Jacobo fue uno de los que en aquellos difíciles días sacaron adelante la Asociación de amigos del Museo de la Huerta. Era una época en la que Diego Riquelme significaba algo, en la que también Mariano Ballester significaba algo. Después vinieron otros tiempos. Esa Asociación cayó en manos de las debilidades humanas y poco a poco ha ido languideciendo víctima de sus propias y misteriosas veleidades.
Poco a poco aquellos primeros fundadores fueron apartados o se apartaron ellos mismos por coherencia y dignidad. Jacobo fue uno de ellos dentro de su discreción y honradez.
Y ahora nos ha dejado, pero por poco tiempo, porque pronto nos iremos viendo.
Recuerdo cuando Jacobo fue junto a otros compañeros a recoger la galera de Abizanda que yo había comprado un domingo a las once de la noche a Mariano Abizanda; porque gracias al aviso de Juanito Carrillo, de la fotomecánica Graphix, pudimos evitar que la persona que se había quedado con el derribo del edificio se la llevara al día siguiente, lunes, fuera de Alcantarilla. Fue una jugada maestra gracias a Juan Carrillo que fue a mi casa a avisarme de lo que sabía. Y no perdimos ni un segundo.
Después fue cedida al Museo y allí está. Y ese día en que se recogió la galera y se entregó al Museo de la Huerta, allí estaba, en la Calle Sevilla, Jacobo, junto a Daniel Serrano, Paco Giménez “El Gallo” y otros. Era junio de 1997.

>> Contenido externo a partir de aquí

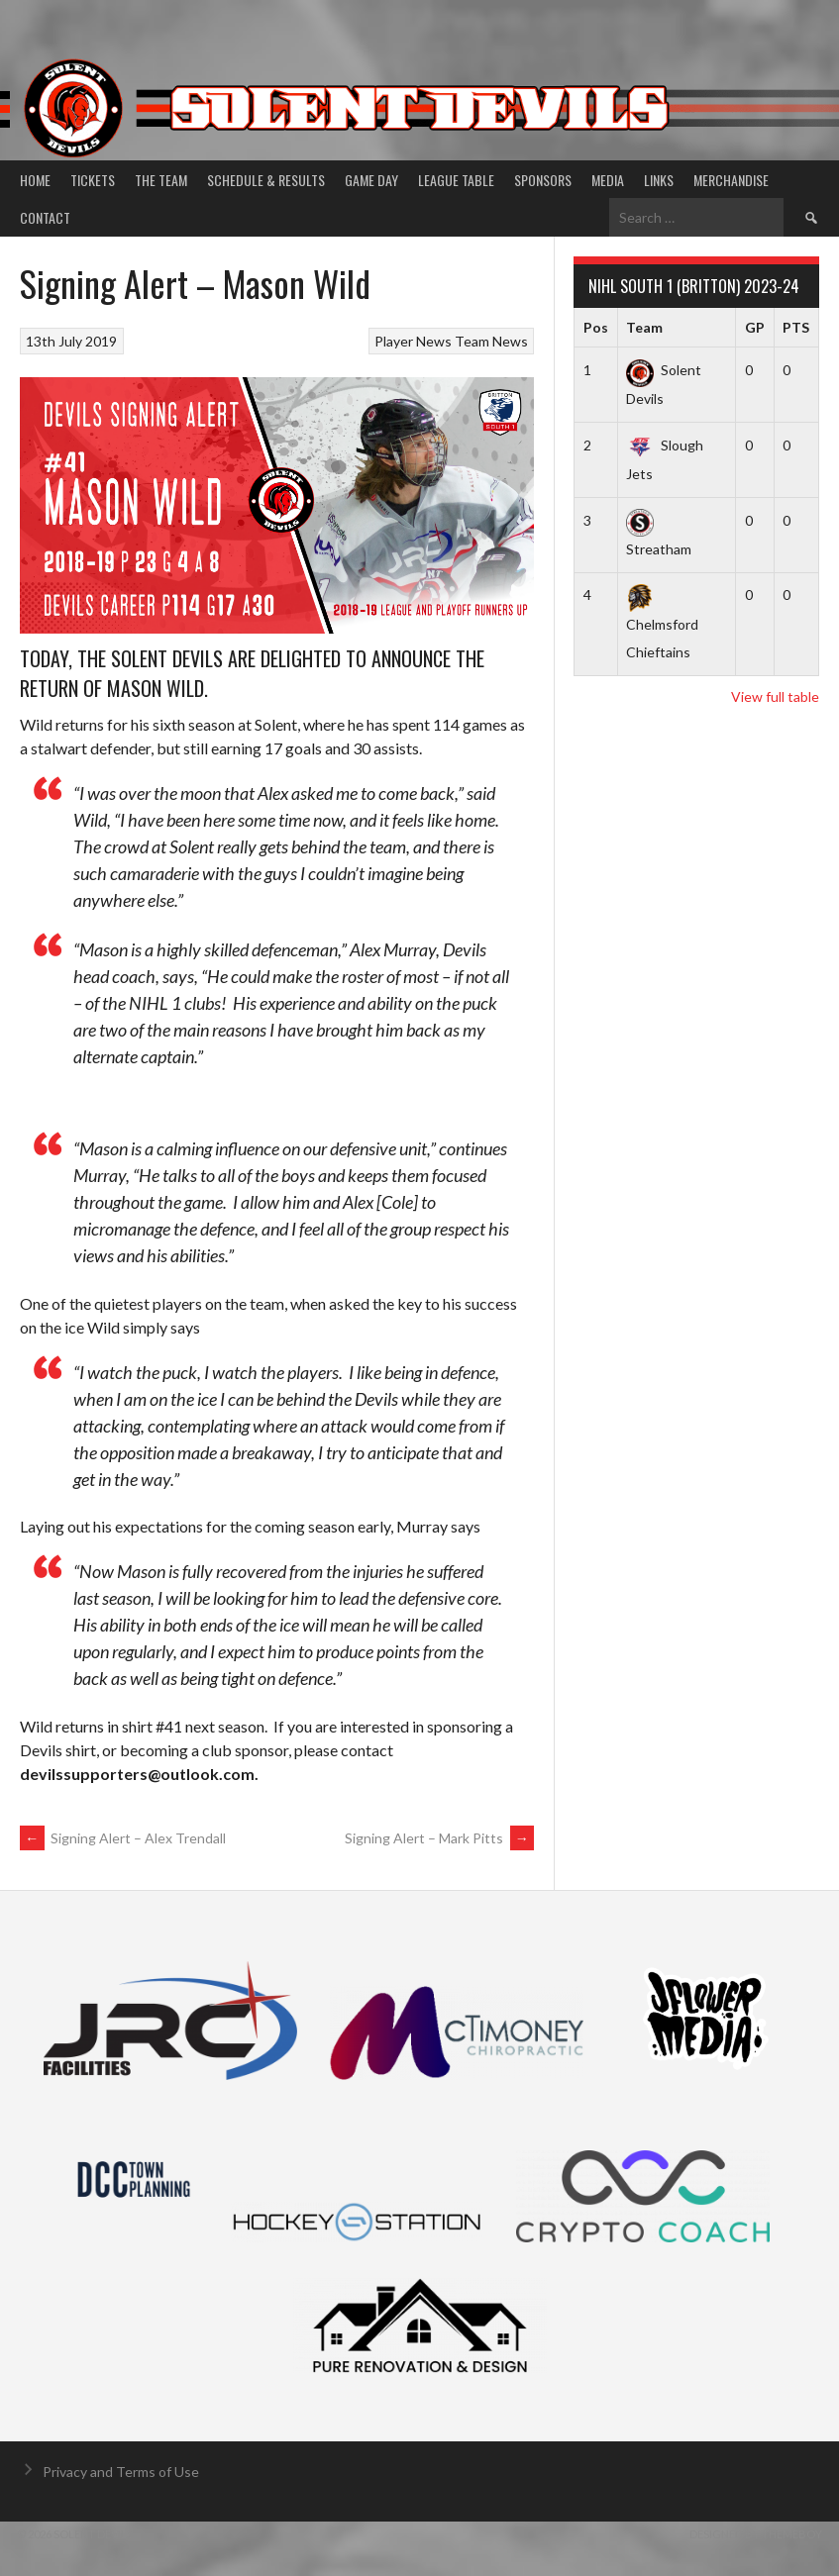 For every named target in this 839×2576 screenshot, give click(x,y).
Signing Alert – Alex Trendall (123, 1838)
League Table (456, 179)
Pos (595, 327)
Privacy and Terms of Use (121, 2471)
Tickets (92, 179)
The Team (161, 179)
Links (659, 179)
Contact (45, 217)
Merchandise (731, 179)
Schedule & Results (266, 179)
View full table (775, 696)
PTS (796, 327)
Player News (413, 341)
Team (644, 327)
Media (607, 179)
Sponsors (543, 179)
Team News (491, 341)
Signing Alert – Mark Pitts (439, 1838)
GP (755, 327)
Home (35, 179)
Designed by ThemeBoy (755, 2533)
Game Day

Jacobo, junto con Diego Riquelme eran fervorosos devotos del Beato Andrés ‒el “Beatiquio” como lo llamaba él‒. Recuerdo su obsesión porque este beato tuviera una ermita; y cuando publiqué en el año 1999 el libro Topografía y evolución urbana de Alcantarilla incluí a última hora un anexo sobre lo que podía ser esa ermita, y que ya incluso se había ubicado su emplazamiento en el Plan General Municipal de Ordenación en el año 1982.
Pero después del alcalde Zapata, que estaba de acuerdo con la idea, vinieron otros alcaldes ‒mejor ni nombrarlos‒ y todo quedó en agua de borrajas.
¿Acaso alguien puede comparar lo que son contratos millonarios de aguas, basuras, jardines o chiringuitos como se dice ahora, con hacer una ermita? ¿Es que rentaba lo mismo?
Evidentemente, para algunos, no.
Tranquilo Jacobo, que cada palo aguantará su vela. Y hasta siempre.